Themes and Meanings

(Comprehensive Guide to Short Stories, Critical Edition)

Victorian writers were markedly prone to ascribe their characters’ complaints to brain fever or other, equally vague, maladies. The effects of opium, morphine, and other such agents were also explored in fiction, sometimes with (to the modern mind) extraordinary and indeed implausible results. At first, some readers may regard as preposterous, if not laughable, the notion that drinking strong tea could produce prolonged visions and ultimately death. This story manifestly does not elicit that reaction, although the Reverend Mr. Jennings’s green tea figures prominently in it from the title to the conclusion. The active properties in tea are never really demonstrated. At one time, Lady Mary had almost quarreled with the clergyman on this subject; during his longest consultation with the doctor, Mr. Jennings cites green tea specifically as the source of his visions. Evidently the effect is cumulative and possibly irreversible; even abstention cannot dispel the specter that haunts Mr. Jennings. Both he and Dr. Hesselius regard this complaint as much more than mere dyspepsia. Neither believes, however, that his malady may be understood through medical materialism alone.

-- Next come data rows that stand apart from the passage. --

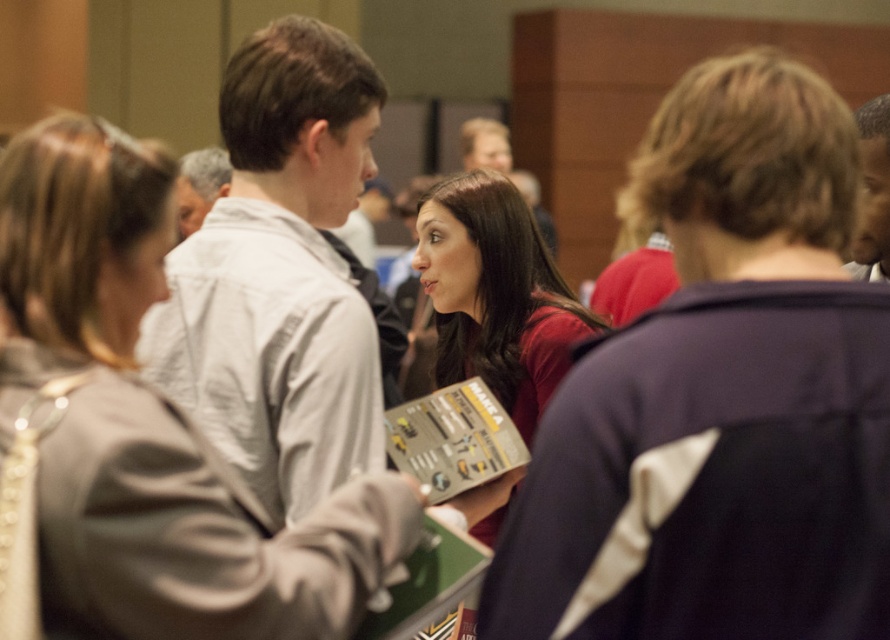 Which of these two, dark brown hair at upper right or light gray jacket at center, stands taller?

Standing taller between the two is dark brown hair at upper right.

Is dark brown hair at upper right taller than light gray jacket at center?

Yes.

Image resolution: width=890 pixels, height=640 pixels. I want to click on dark brown hair at upper right, so click(x=872, y=193).

Does matte red shirt at center appear on the left side of dark brown hair at upper right?

Correct, you'll find matte red shirt at center to the left of dark brown hair at upper right.

Does point (468, 289) come farther from viewer compared to point (863, 193)?

Yes.

Between point (565, 288) and point (859, 240), which one is positioned in front?

Point (859, 240) is more forward.

Image resolution: width=890 pixels, height=640 pixels. Identify the location of matte red shirt at center. (496, 294).

Which is below, matte gray hoodie at center or matte red shirt at center?

matte gray hoodie at center is below.

Find the location of a particular element. matte gray hoodie at center is located at coordinates (151, 428).

Identify the location of matte gray hoodie at center. This screenshot has height=640, width=890. (151, 428). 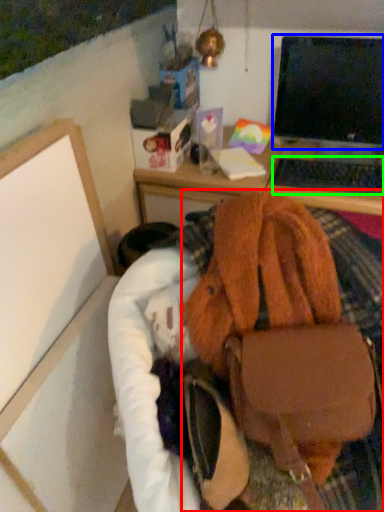 Question: Which object is positioned farthest from handbag (highlighted by a red box)? Select from computer monitor (highlighted by a blue box) and computer keyboard (highlighted by a green box).

Choices:
 (A) computer monitor
 (B) computer keyboard

Answer: (A)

This curious ambivalence, where neither spiritual nor chemical origins may be established with certainty, is heightened by Joseph Sheridan Le Fanu’s presentation of several characters’ points of view; the author does not explicitly endorse any of them. The narrator, who introduces the story, regards Dr. Hesselius as highly gifted, but one who alternately takes the standpoints of an intelligent layman or a medical philosopher. In several places the doctor somewhat ponderously expounds his theory that human beings are spiritual beings and that their bodies are merely a material expression of their essential and ideal nature. He can explain Mr. Jennings’s affliction only by referring to “a poison which excites the reciprocal action of spirit and nerve.” Mr. Jennings himself originally found green tea pleasant and almost soporific in its effects; though later he withdraws from it in horror, he admits candidly that his medical reasoning against it is speculative.

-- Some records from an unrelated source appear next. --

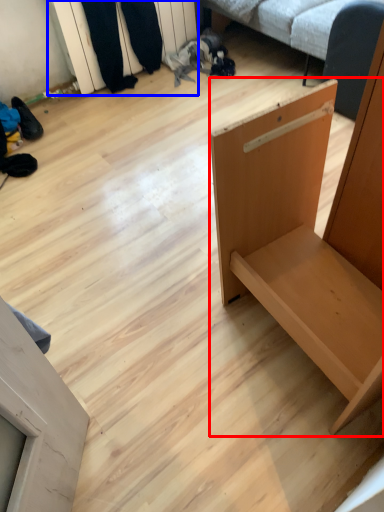 Question: Which point is closer to the camera, furniture (highlighted by a red box) or shelf (highlighted by a blue box)?

Choices:
 (A) furniture
 (B) shelf

Answer: (A) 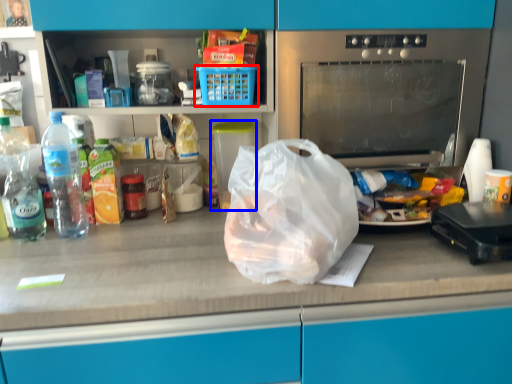 Question: Which object appears closest to the camera in this image, basket (highlighted by a red box) or appliance (highlighted by a blue box)?

Choices:
 (A) basket
 (B) appliance

Answer: (A) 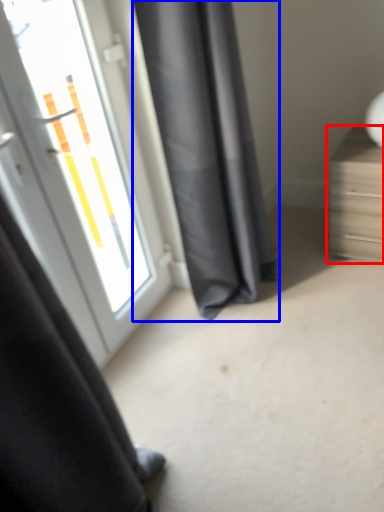 Question: Which object is closer to the camera taking this photo, furniture (highlighted by a red box) or curtain (highlighted by a blue box)?

Choices:
 (A) furniture
 (B) curtain

Answer: (B) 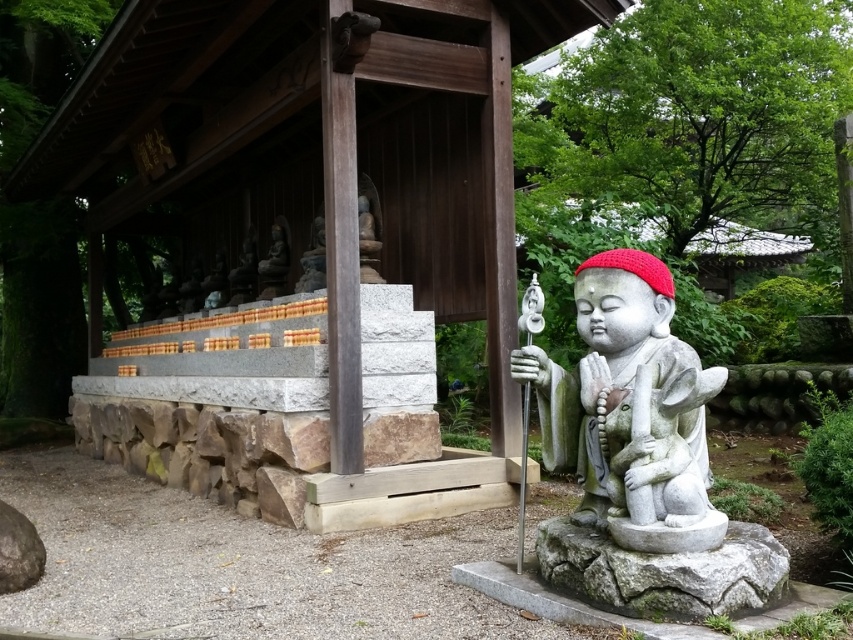 Question: Among these objects, which one is nearest to the camera?

Choices:
 (A) white stone statue at center
 (B) gray stone statue at lower right

Answer: (B)

Question: In this image, where is white stone statue at center located relative to gray stone statue at lower right?

Choices:
 (A) right
 (B) left

Answer: (B)

Question: Does white stone statue at center have a lesser width compared to gray stone statue at lower right?

Choices:
 (A) no
 (B) yes

Answer: (B)

Question: Can you confirm if white stone statue at center is wider than gray stone statue at lower right?

Choices:
 (A) no
 (B) yes

Answer: (A)

Question: Among these objects, which one is nearest to the camera?

Choices:
 (A) white stone statue at center
 (B) gray stone statue at lower right

Answer: (B)

Question: Which object appears closest to the camera in this image?

Choices:
 (A) gray stone statue at lower right
 (B) white stone statue at center

Answer: (A)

The notion of hereditary trauma, which Lady Mary and the doctor accept in part, is not much discussed by Mr. Jennings; this factor remains lurking in the background, putting in occasional appearances at particularly murky junctures. The peculiarly horrific atmosphere of “Green Tea” is derived in part from the separate explanations that leading characters offer for Mr. Jennings’s malevolent visions, none of which needs to be accepted entirely.